[Extracted page text data]
=== Section Start ===

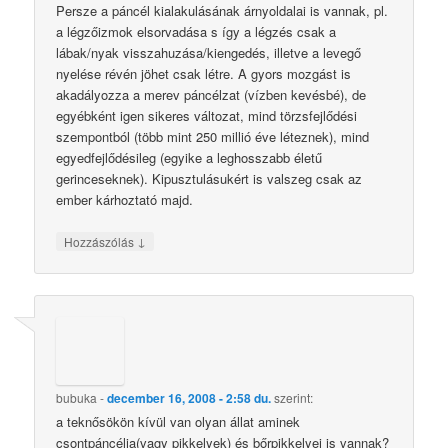
Persze a páncél kialakulásának árnyoldalai is vannak, pl.
a légzőizmok elsorvadása s így a légzés csak a
lábak/nyak visszahuzása/kiengedés, illetve a levegő
nyelése révén jöhet csak létre. A gyors mozgást is
akadályozza a merev páncélzat (vízben kevésbé), de
egyébként igen sikeres változat, mind törzsfejlődési
szempontból (több mint 250 millió éve léteznek), mind
egyedfejlődésileg (egyike a leghosszabb életű
gerinceseknek). Kipusztulásukért is valszeg csak az
ember kárhoztató majd.
↓
Hozzászólás
bubuka
-
december 16, 2008 - 2:58 du.
szerint:
a teknősökön kívül van olyan állat aminek
csontpáncélja(vagy pikkelyek) és bőrpikkelyei is vannak?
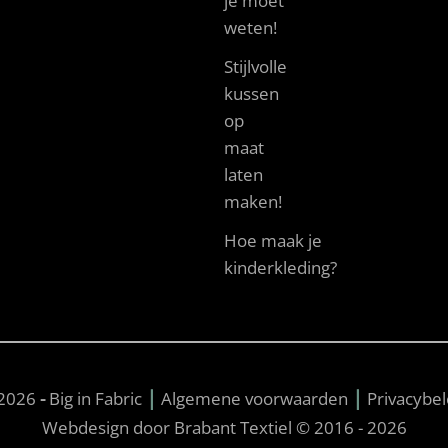
je moet
weten!
Stijlvolle
kussen
op
maat
laten
maken!
Hoe maak je
kinderkleding?
|
|
2026
-
Big in Fabric
Algemene voorwaarden
Privacybel
Webdesign door Brabant Textiel © 2016 - 2026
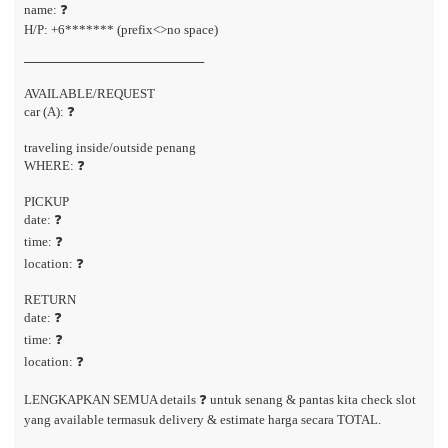
name: ❓
H/P: +6******* (prefix<>no space)
────────────────────
AVAILABLE/REQUEST
car (A): ❓
traveling inside/outside penang
WHERE: ❓
PICKUP
date: ❓
time: ❓
location: ❓
RETURN
date: ❓
time: ❓
location: ❓
LENGKAPKAN SEMUA details ❓ untuk senang & pantas kita check slot
yang available termasuk delivery & estimate harga secara TOTAL.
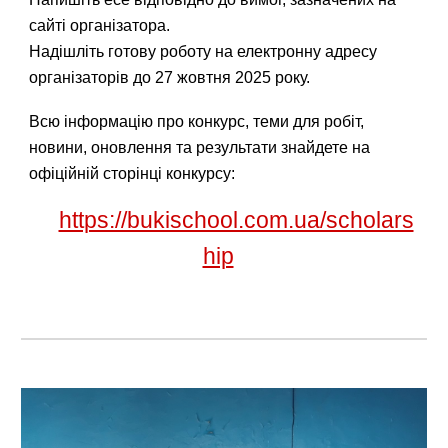
сайті організатора.
Надішліть готову роботу на електронну адресу
організаторів до 27 жовтня 2025 року.
Всю інформацію про конкурс, теми для робіт,
новини, оновлення та результати знайдете на
офіційній сторінці конкурсу:
https://bukischool.com.ua/scholars
hip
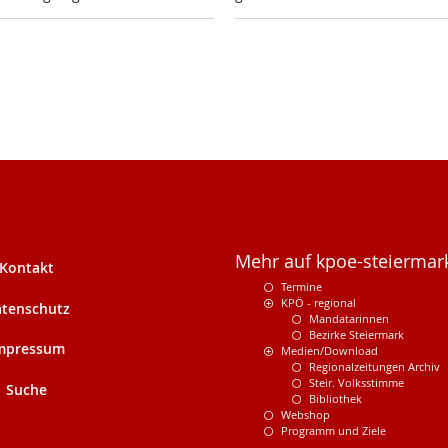
Mehr auf kpoe-steiermark
Kontakt
Termine
KPÖ - regional
tenschutz
Mandatarinnen
Bezirke Steiermark
mpressum
Medien/Download
Regionalzeitungen Archiv
Steir. Volksstimme
Suche
Bibliothek
Webshop
Programm und Ziele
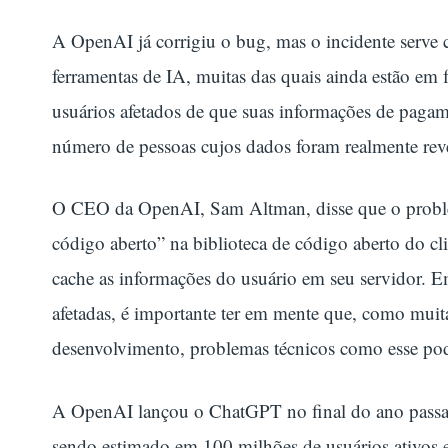
A OpenAI já corrigiu o bug, mas o incidente serve 
ferramentas de IA, muitas das quais ainda estão em f
usuários afetados de que suas informações de pagam
número de pessoas cujos dados foram realmente rev
O CEO da OpenAI, Sam Altman, disse que o proble
código aberto” na biblioteca de código aberto do c
cache as informações do usuário em seu servidor. E
afetadas, é importante ter em mente que, como muita
desenvolvimento, problemas técnicos como esse po
A OpenAI lançou o ChatGPT no final do ano passad
sendo estimado em 100 milhões de usuários ativos 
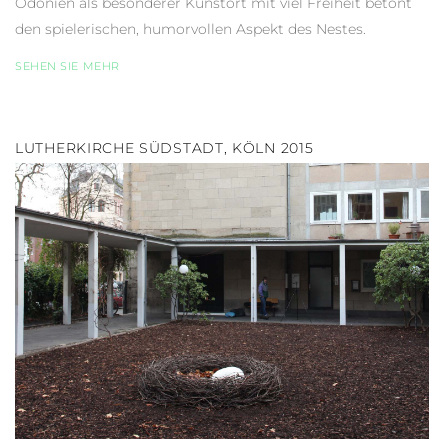
Odonien als besonderer Kunstort mit viel Freiheit betont
den spielerischen, humorvollen Aspekt des Nestes.
SEHEN SIE MEHR
LUTHERKIRCHE SÜDSTADT, KÖLN 2015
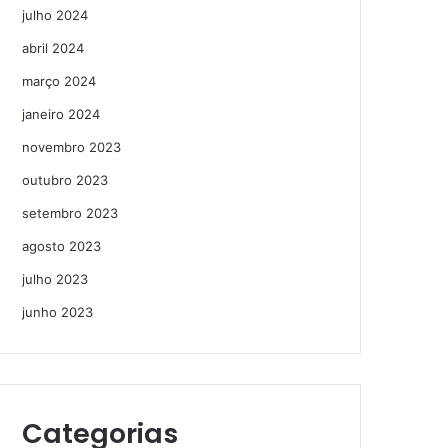
julho 2024
abril 2024
março 2024
janeiro 2024
novembro 2023
outubro 2023
setembro 2023
agosto 2023
julho 2023
junho 2023
Categorias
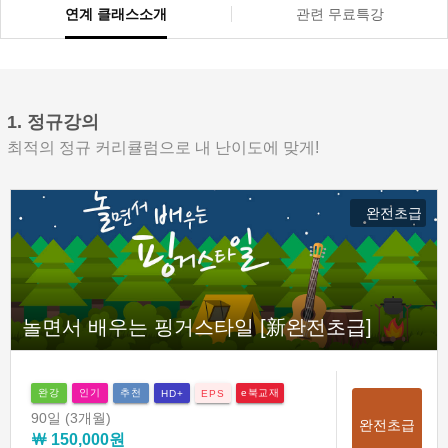
연계 클래스소개
관련 무료특강
1. 정규강의
최적의 정규 커리큘럼으로 내 난이도에 맞게!
완전초급
놀면서 배우는 핑거스타일 [新완전초급]
완강
인기
추천
e북교재
HD+
EPS
90일
(3개월)
완전초급
￦ 150,000원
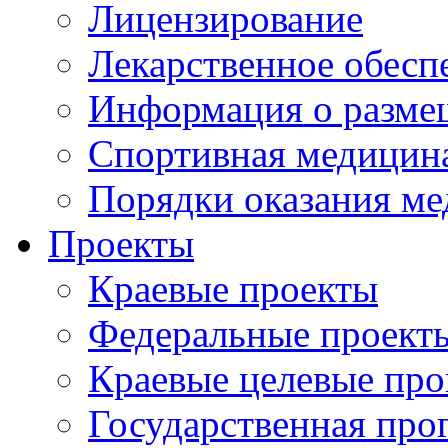
Лицензирование
Лекарственное обесп
Информация о разме
Спортивная медицин
Порядки оказания м
Проекты
Краевые проекты
Федеральные проект
Краевые целевые пр
Государственная про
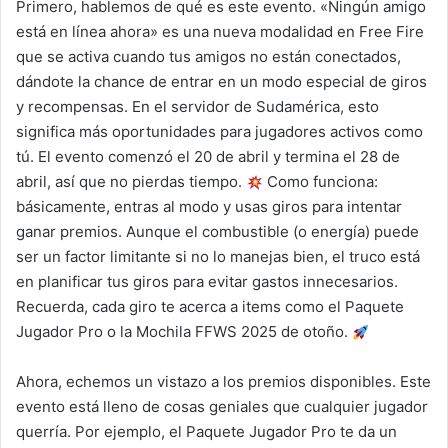
Primero, hablemos de qué es este evento. «Ningún amigo
está en línea ahora» es una nueva modalidad en Free Fire
que se activa cuando tus amigos no están conectados,
dándote la chance de entrar en un modo especial de giros
y recompensas. En el servidor de Sudamérica, esto
significa más oportunidades para jugadores activos como
tú. El evento comenzó el 20 de abril y termina el 28 de
abril, así que no pierdas tiempo.
Como funciona:
básicamente, entras al modo y usas giros para intentar
ganar premios. Aunque el combustible (o energía) puede
ser un factor limitante si no lo manejas bien, el truco está
en planificar tus giros para evitar gastos innecesarios.
Recuerda, cada giro te acerca a items como el Paquete
Jugador Pro o la Mochila FFWS 2025 de otoño.
Ahora, echemos un vistazo a los premios disponibles. Este
evento está lleno de cosas geniales que cualquier jugador
querría. Por ejemplo, el Paquete Jugador Pro te da un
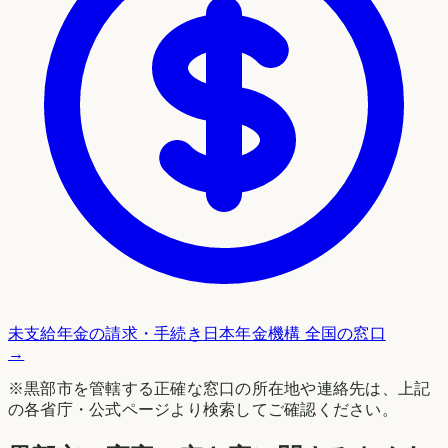
未支給年金の請求・手続き
日本年金機構 全国の窓口
→
※
黒部市
を管轄する正確な窓口の所在地や連絡先は、上記
の各省庁・公式ページより検索してご確認ください。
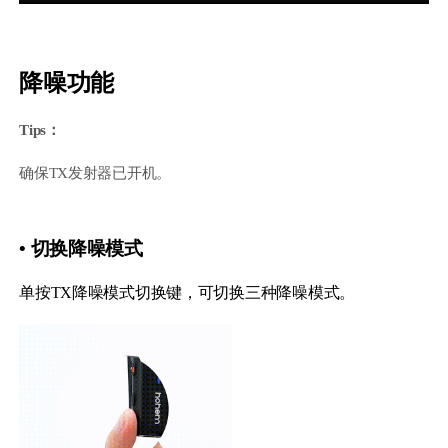
降噪功能
Tips：
确保TX发射器已开机。
iSteady M6
• 切换降噪模式
Selfie Stick
Auto-Tracking Holder
单按TX降噪模式切换键，可切换三种降噪模式。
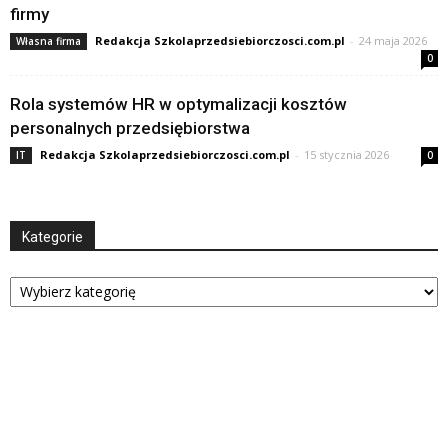
firmy
Redakcja Szkolaprzedsiebiorczosci.com.pl
-
24 maja 2026
Własna firma
0
Rola systemów HR w optymalizacji kosztów
personalnych przedsiębiorstwa
Redakcja Szkolaprzedsiebiorczosci.com.pl
-
15 stycznia 2026
IT
0
Kategorie
Kategorie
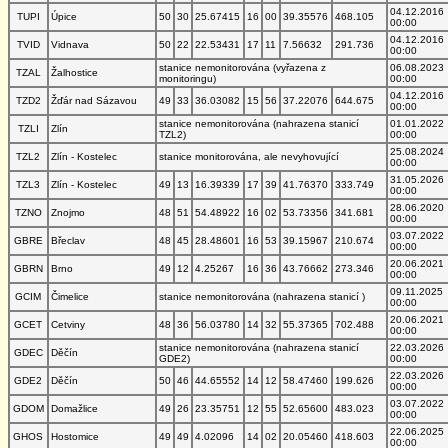
04.12.2016
TUPI
Úpice
50
30
25.67415
16
00
39.35576
468.105
00:00
04.12.2016
TVID
Vidnava
50
22
22.53431
17
11
7.56632
291.736
00:00
stanice nemonitorována (vyřazena z
06.08.2023
TZAL
Žalhostice
monitoringu)
00:00
04.12.2016
TZD2
Žďár nad Sázavou
49
33
36.03082
15
56
37.22076
644.675
00:00
stanice nemonitorována (nahrazena stanicí
01.01.2022
TZLI
Zlín
TZL2)
00:00
25.08.2024
TZL2
Zlín - Kostelec
stanice monitorována, ale nevyhovující
00:00
31.05.2026
TZL3
Zlín - Kostelec
49
13
16.39339
17
39
41.76370
333.749
00:00
28.06.2020
TZNO
Znojmo
48
51
54.48922
16
02
53.73356
341.681
00:00
03.07.2022
GBRE
Břeclav
48
45
28.48601
16
53
39.15967
210.674
00:00
20.06.2021
GBRN
Brno
49
12
4.25267
16
36
43.76662
273.346
00:00
09.11.2025
GCIM
Čimelice
stanice nemonitorována (nahrazena stanicí )
00:00
20.06.2021
GCET
Cetviny
48
36
56.03780
14
32
55.37365
702.488
00:00
stanice nemonitorována (nahrazena stanicí
22.03.2026
GDEC
Děčín
GDE2)
00:00
22.03.2026
GDE2
Děčín
50
46
44.65552
14
12
58.47460
199.626
00:00
03.07.2022
GDOM
Domažlice
49
26
23.35751
12
55
52.65600
483.023
00:00
22.06.2025
GHOS
Hostomice
49
49
4.02096
14
02
20.05460
418.603
00:00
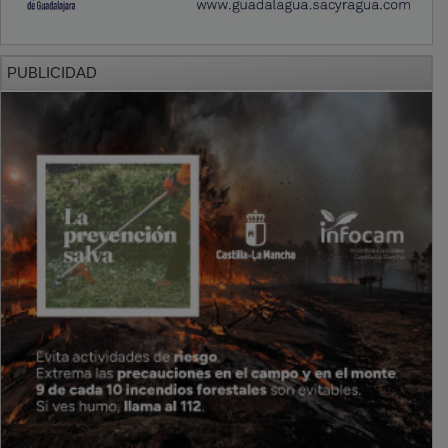
PUBLICIDAD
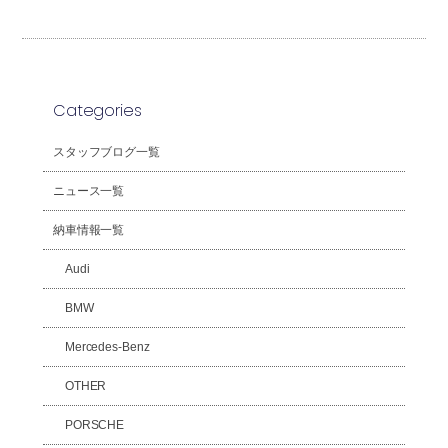
Categories
スタッフブログ一覧
ニュース一覧
納車情報一覧
Audi
BMW
Mercedes-Benz
OTHER
PORSCHE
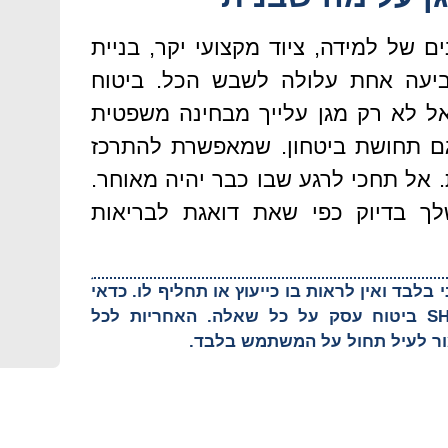
 של למידה, ציוד מקצועי יקר, בניית
תביעה אחת עלולה לשבש הכל. ביטוח
ל לא רק מגן עלייך מבחינה משפטית
גם תחושת ביטחון. שמאפשרת להתרכז
. אל תחכי לרגע שבו כבר יהיה מאוחר.
ך בדיוק כפי שאת דואגת לבריאות
בלבד ואין לראות בו כייעוץ או תחליף לו. כדאי
להתייעץ עם הצוות של SHIELD ביטוח עסק על כל שאלה. האחריות לכל
ר לעיל תחול על המשתמש בלבד.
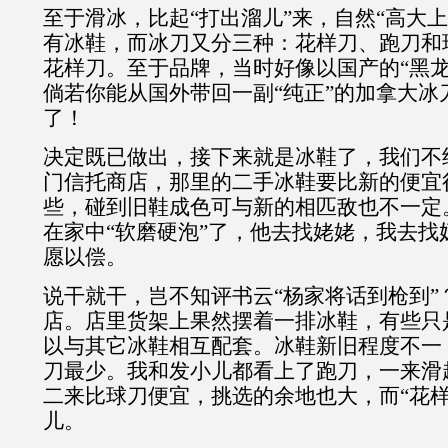
至于滑冰，比起“打出溜儿”来，自然“高大
有冰鞋，而冰刀又分三种：花样刀、跑刀和
花样刀。至于品牌，当时好像以国产的“黑龙
倘若你能从国外带回一副“纯正”的加拿大冰
了！
决定既已做出，接下来就是冰鞋了，我们不
门信托商店，那里的二手冰鞋要比新的便宜
些，碰到旧鞋成色可与新的相匹敌也不一定
在家中“软磨硬泡”了，他去找姥姥，我去找
愿以偿。
说干就干，岂不知评书云“杨家将话到枪到”
店。店里货架上果然摆着一排冰鞋，有些只
以与其它冰鞋相互配套。冰鞋新旧程度不一
刀最少。我和发小儿都看上了跑刀，一来滑
二来比球刀便宜，挑选的余地也大，而“花样
儿。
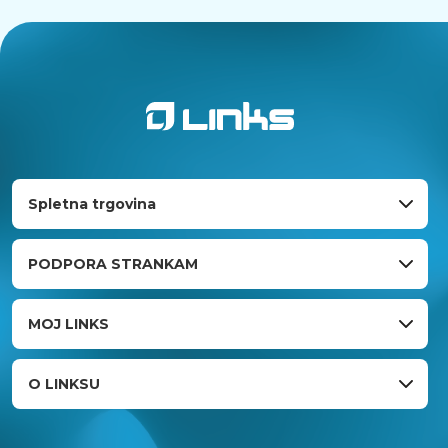
Spletna trgovina
PODPORA STRANKAM
MOJ LINKS
O LINKSU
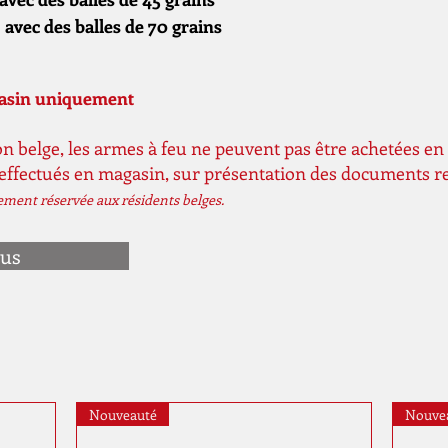
s) avec des balles de 70 grains
gasin uniquement
n belge, les armes à feu ne peuvent pas être achetées en 
 effectués en magasin, sur présentation des documents r
vement réservée aux résidents belges.
ous
Nouveauté
Nouve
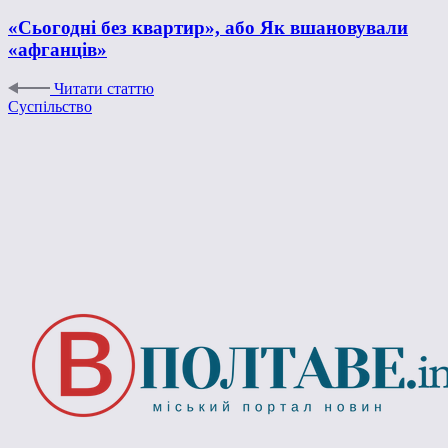
«Сьогодні без квартир», або Як вшановували
«афганців»
Читати статтю
Суспільство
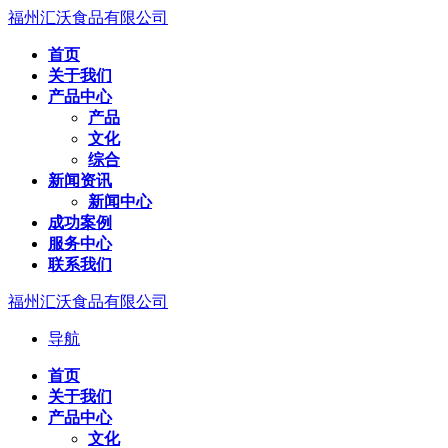
福州汇沃食品有限公司
首页
关于我们
产品中心
产品
文化
综合
新闻资讯
新闻中心
成功案例
服务中心
联系我们
福州汇沃食品有限公司
导航
首页
关于我们
产品中心
文化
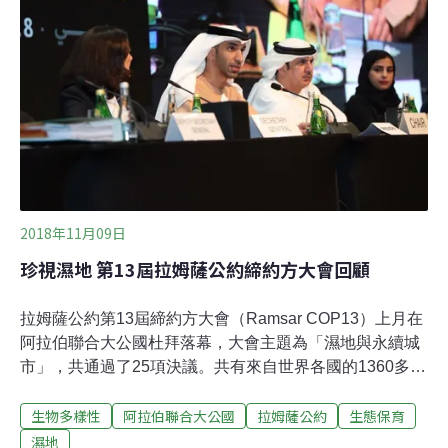
3月22日的第八屆世界水論壇高層會議中，三國簽署了一
項保護潘塔納爾的共同宣言，同意共同努力，在保護原住
民權益的同時，推行減少污染、加強水域治理、緩和氣候
變遷的相關政策，並擴展對潘塔納爾濕地的研究。相較於
知名的亞馬遜流域，潘塔納爾濕地能夠如此沒沒無聞真是
個奇蹟，畢竟它占地甚廣，且有超過 4700 種動植物生存
其間。數百萬人居住在潘塔納爾濕地下游，仰賴它豐富的
自然資源為生，並享受它帶來的自然
2018年11月09日
珍視濕地 第13屆拉姆薩公約締約方大會回顧
拉姆薩公約第13屆締約方大會（Ramsar COP13）上月在
阿拉伯聯合大公國杜拜落幕，大會主題為「濕地與永續城
市」，共通過了25項決議。共有來自世界各國的1360多位
代表出席這場為期九天（10月22至29日）的國際會議，也
生物多樣性
阿拉伯聯合大公國
拉姆薩公約
生態保育
有非國際政府組織及其他非政府組織以觀察員身分與會，
大家共同審視公約的實施進程及濕地管理的最佳做法，並
濕地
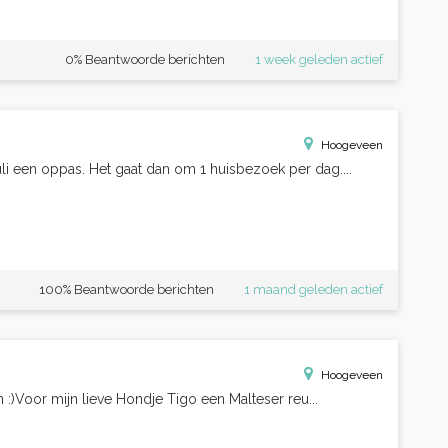
0% Beantwoorde berichten
1 week geleden actief
Hoogeveen
juli een oppas. Het gaat dan om 1 huisbezoek per dag....
100% Beantwoorde berichten
1 maand geleden actief
Hoogeveen
 :)Voor mijn lieve Hondje Tigo een Malteser reu...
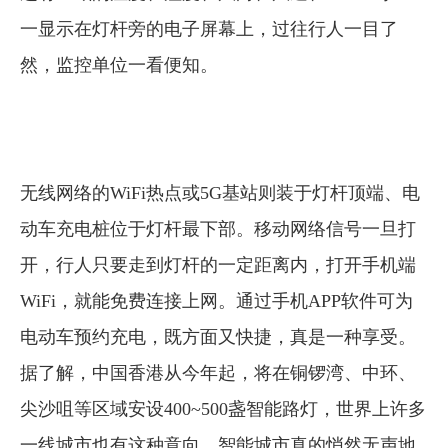
一显示在灯杆旁的电子屏幕上，过往行人一目了
然，监控单位一看便知。
无线网络的WiFi热点或5G基站则装于灯杆顶端、电
动车充电桩位于灯杆最下部。移动网络信号一旦打
开，行人只要走到灯杆的一定距离内，打开手机端
WiFi，就能免费连接上网。通过手机APP软件可为
电动车预约充电，既方面又快捷，真是一种享受。
据了解，中国香港从今年起，将在铜锣湾、中环、
尖沙咀等区域安设400~500盏智能路灯，世界上许多
一线城市也有这种意向，智能城市真的悄然无声地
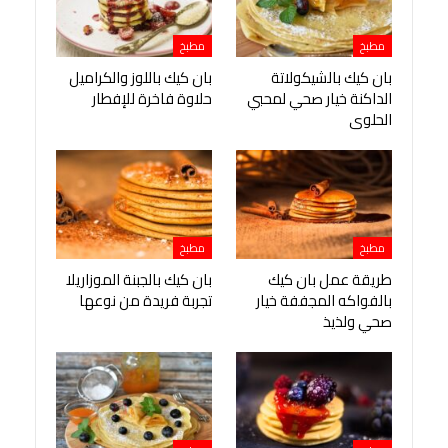
مطبخ
مطبخ
بان كيك بالشيكولاتة
بان كيك باللوز والكراميل
الداكنة خيار صحي لمحبي
حلاوة فاخرة للإفطار
الحلوى
مطبخ
مطبخ
طريقة عمل بان كيك
بان كيك بالجبنة الموزاريلا
بالفواكه المجففة خيار
تجربة فريدة من نوعها
صحي ولذيذ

=== Section End ===

Exercise requirements:
Your task is to reproduce the entries above word for word, from the first line through the line with "сайті організатора.", and please leave out any pictures.

Solved exercise:
Persze a páncél kialakulásának árnyoldalai is vannak, pl.
a légzőizmok elsorvadása s így a légzés csak a
lábak/nyak visszahuzása/kiengedés, illetve a levegő
nyelése révén jöhet csak létre. A gyors mozgást is
akadályozza a merev páncélzat (vízben kevésbé), de
egyébként igen sikeres változat, mind törzsfejlődési
szempontból (több mint 250 millió éve léteznek), mind
egyedfejlődésileg (egyike a leghosszabb életű
gerinceseknek). Kipusztulásukért is valszeg csak az
ember kárhoztató majd.
↓
Hozzászólás
bubuka
-
december 16, 2008 - 2:58 du.
szerint:
a teknősökön kívül van olyan állat aminek
csontpáncélja(vagy pikkelyek) és bőrpikkelyei is vannak?
je moet
weten!
Stijlvolle
kussen
op
maat
laten
maken!
Hoe maak je
kinderkleding?
|
|
2026
-
Big in Fabric
Algemene voorwaarden
Privacybel
Webdesign door Brabant Textiel © 2016 - 2026
name: ❓
H/P: +6******* (prefix<>no space)
────────────────────
AVAILABLE/REQUEST
car (A): ❓
traveling inside/outside penang
WHERE: ❓
PICKUP
date: ❓
time: ❓
location: ❓
RETURN
date: ❓
time: ❓
location: ❓
LENGKAPKAN SEMUA details ❓ untuk senang & pantas kita check slot
yang available termasuk delivery & estimate harga secara TOTAL.
сайті організатора.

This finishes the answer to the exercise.